Exploits bypassing Microsoft’s Enhanced Mitigation Experience Toolkit, or EMET, are quickly becoming a parlor game for security researchers. With increasing frequency, white hats are poking holes in EMET, and to its credit, Microsoft has been quick to not only address those issues but challenge and reward researchers who successfully submit bypasses to its bounty program.
The tide may be turning, however, if the latest Internet Explorer zero day is any indication. An exploit used as part of the Operation SnowMan espionage campaign against U.S. military targets contained a feature that checked whether an EMET library was running on the compromised host, and if so, the attack would not execute.
That’s not the same as an in-the-wild exploit for EMET, but that may not be too far down the road, especially when you take into consideration two important factors: Microsoft continues to market EMET as an effective and temporary zero-day mitigation until a patch is released; and the impending end-of-life of Windows XP on April 8 could spark a surge in EMET installations as a stopgap.
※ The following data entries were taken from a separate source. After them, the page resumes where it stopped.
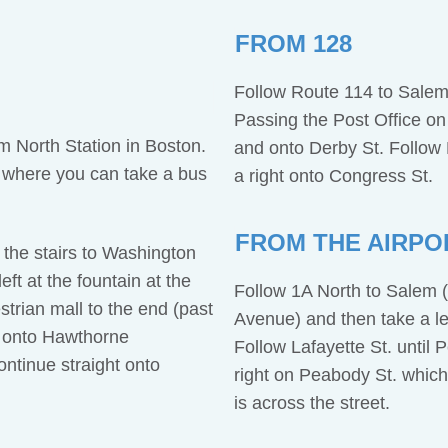
FROM 128
Follow Route 114 to Salem
Passing the Post Office on y
 North Station in Boston.
and onto Derby St. Follow D
 where you can take a bus
a right onto Congress St.
FROM THE AIRPO
the stairs to Washington
ft at the fountain at the
Follow 1A North to Salem (
trian mall to the end (past
Avenue) and then take a lef
 onto Hawthorne
Follow Lafayette St. until
ontinue straight onto
right on Peabody St. whic
.
is across the street.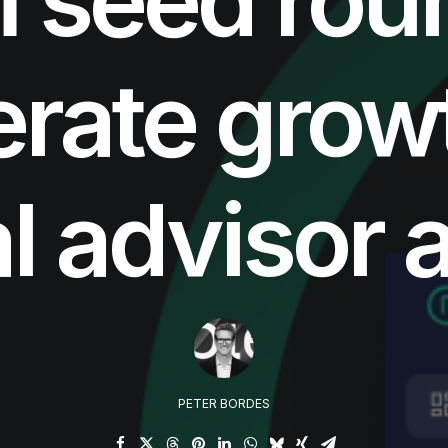
erate grow
al advisor 
PETER BORDES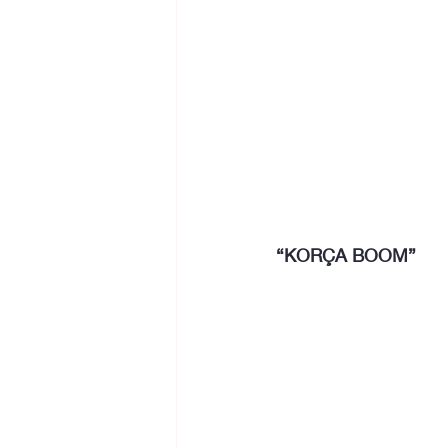
“KORÇA BOOM”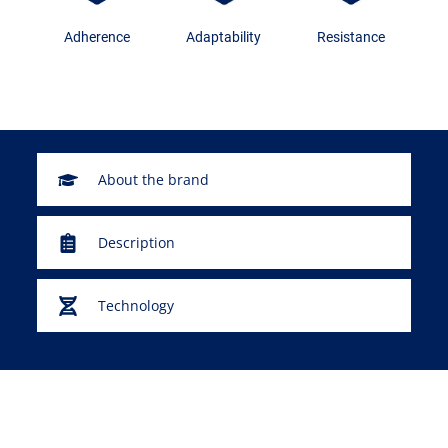
Adherence
Adaptability
Resistance
About the brand
Description
Technology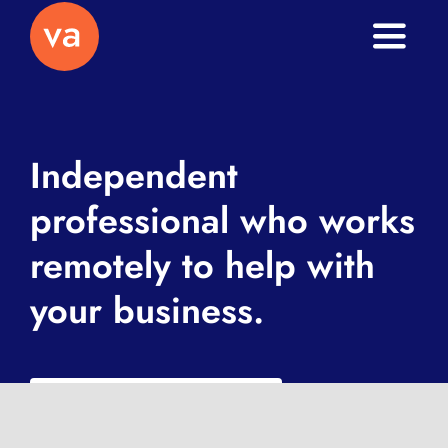
Toggle
Naviga
Home
About
Independent
professional who works
Services
remotely to help with
Journal
your business.
Contact
What is a VA exactly?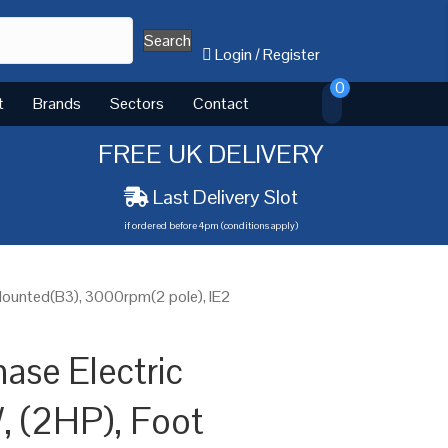
Search
Login
/
Register
0
t
Brands
Sectors
Contact
FREE UK DELIVERY
Last Delivery Slot
if ordered before 4pm (conditions apply)
Mounted(B3), 3000rpm(2 pole), IE2
ase Electric
, (2HP), Foot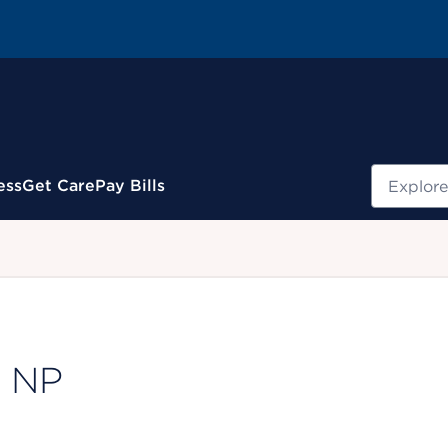
Search
ess
Get Care
Pay Bills
.
, NP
In the meantime, the EMET bypasses keep on coming. The latest targeted a couple of mitigations in the EMET 5.0 Technical Preview released last week during RSA Conference 2014. Researchers at Exodus Intelligence refused to share much in the way of details on the exploit, preferring to offer it to its customers before making it available for public consumption. A tweet from cofounder and vice president of operations Peter Vreugdenhil said: “EMET 5 bypassed with 20 ROP gadgets. ntdll only, esp points to heap containing fake stack, no other regs required. Adding to our feed soon.”
Vreugdenhil is a fan of EMET, and is in the camp that believes hackers will be adding EMET bypasses to exploits within a year or two, despite the EMET module in Operation SnowMan, which he believes was added in order to keep the campaign from being detected as long as possible.
“I think most of the reason is that the return on investment for the bad guys is really not that high at this point,” Vreugdenhil said. “That also means that by the time everybody actually uses [EMET] and the more ground it gains, the more likely it becomes that return on investment for the bad guys will be high enough for them to add it to their exploits.”
EMET provides users with a dozen mitigations against memory-based exploits, including ASLR, DEP, Export Address Table Filtering, Heapspray Allocation, and five return-oriented programming mitigations. ROP chains are the most effective bypass technique is use today, one that Vreugdenhil has used on a couple of occasions against EMET.
Writing exploits targeting EMET, he said, is a little more involved than targeting a vulnerability in third-party software such as Flash or Java. Vreugdenhil said he generally starts with a publicly available exploit such as the latest IE 10 zero day and observes the crash the bug causes in order to understand how it corrupts memory and hopefully discloses memory that can be used to build an ROP chain. Microsoft’s addition of Data Execution Prevention and ASLR in Windows Vista and Windows 7 prevents attackers from executing code in a particular memory location because those memory modules are now randomized.
“Back in Windows XP when there was no ASLR and no randomization of the modules, it was relatively easy. You would just pick a module and then reuse the code inside that module to still get code execution,” Vreugdenhil said. “Windows 7 came out and put the bar higher by shuffling the modules around, so theoretically, you didn’t know where your modules were in the process. It theoretically should be impossible to point at an address and say ‘Hey would you execute code at that address because I know there’s something going to be there.’”
If an attacker can force a process to leak memory from inside back to an exploit, the attacker will be able to reuse that information and bypass ASLR and DEP because he will know where the memory module is located, Vreugdenhil said. From there, an attacker needs to figure out additional memory protections in place, and address those to control the underlying system.
“In the case of EMET, there’s a long list of protection mechanisms it adds, there’s only two or three that could be a hindrance if you’re writing a client-side IE exploit. And so it’s usually just a matter of figuring out what they are and coming up with ways to sidestep them,” Vreugdenhil said. “If we can do it, we assume there’s many more people who can do it, and it’s also going to be used by the bad guys anywhere between now and a year or two years.”